In terms of energy markets, the conflict between Russia and Ukraine is currently getting all the attention. But as we’ve discussed, there are fundamental issues at work which give us cause to be an oil bull long past the (hopefully soon) conclusion of this war. As COVID reaches the endemic phase, oil demand has come roaring back and is forecasted to surpass its 2019 highs this year². At the same time, we think the chronic underinvestment in oil supply both domestically and internationally has created a situation where demand can’t easily be met in the near-term, at least not in a meaningful way as to build the inventory depletion of the last year. As a result, we remain bullish on oil price and the companies that produce it. We have been overweight energy in our Compounders stock sleeve since the beginning of September 2021 and we seek to maintain that position. 

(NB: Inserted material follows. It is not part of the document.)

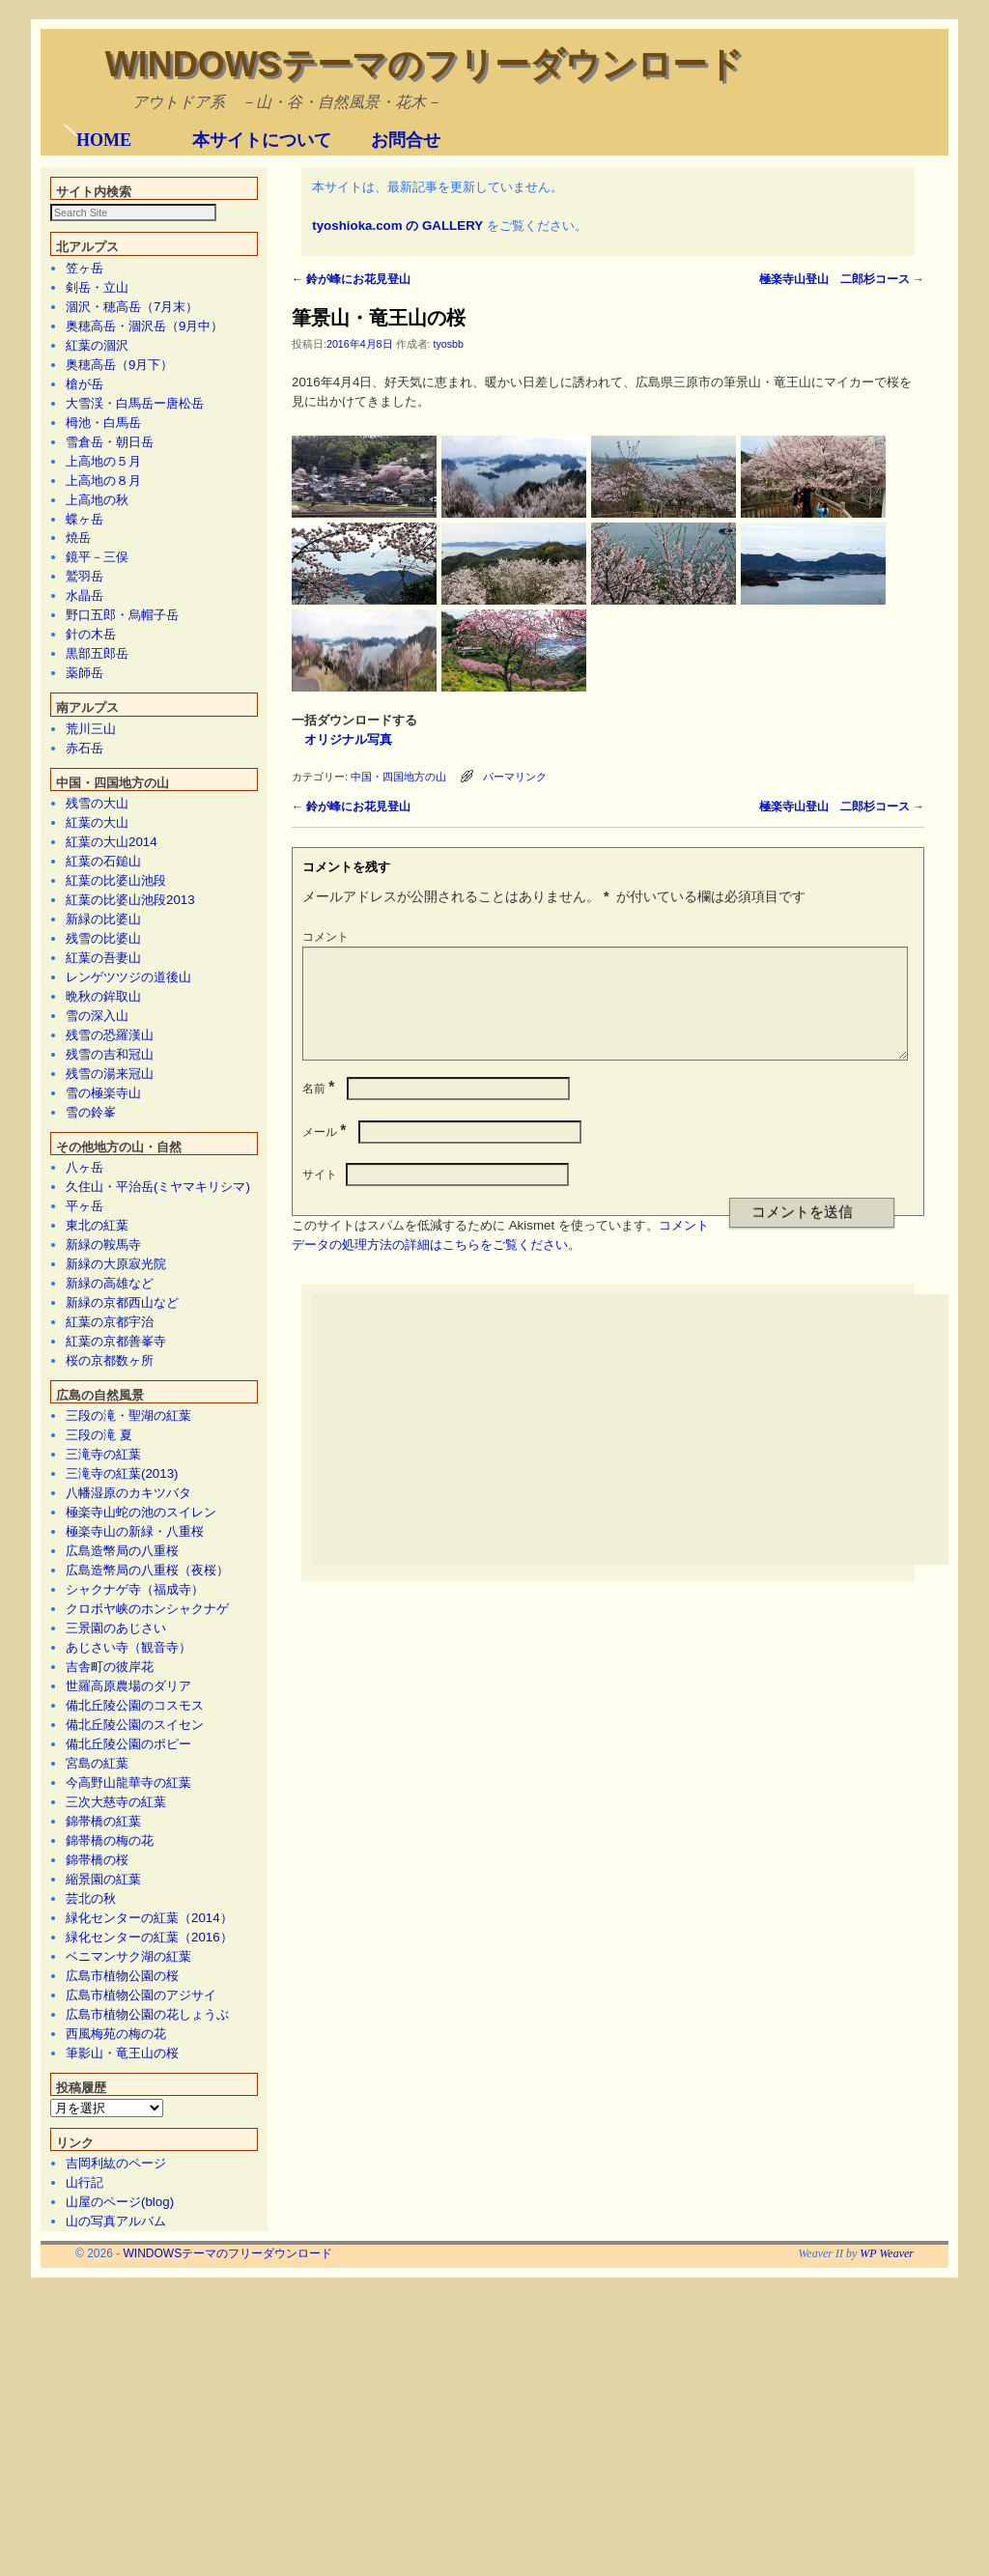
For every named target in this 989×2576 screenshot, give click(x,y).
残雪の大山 (97, 1082)
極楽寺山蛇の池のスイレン (141, 1791)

While a global peace would certainly take the hostility premium out of oil, we expect that these longer-term factors should keep the floor above $80/bbl, perhaps for the next year or two to come. Domestic operators have become extremely efficient at producing oil, generating free cash flow at levels below $50/bbl. It is hard to imagine a perpetual environment where that type of economic rent is allowed to exist, and prices should eventually settle around the $65/bbl mark. Until then (and even after), domestic E&P companies generate tremendous free cash flow and have developed shareholder-friendly return policies, making them some of the highest-yielding companies in the index. Moreover, we have gotten more bullish on oil field services, as a dwindling DUC well inventory and the need for more production will drive a higher rig count and related services, even as operators pledge fiscal discipline.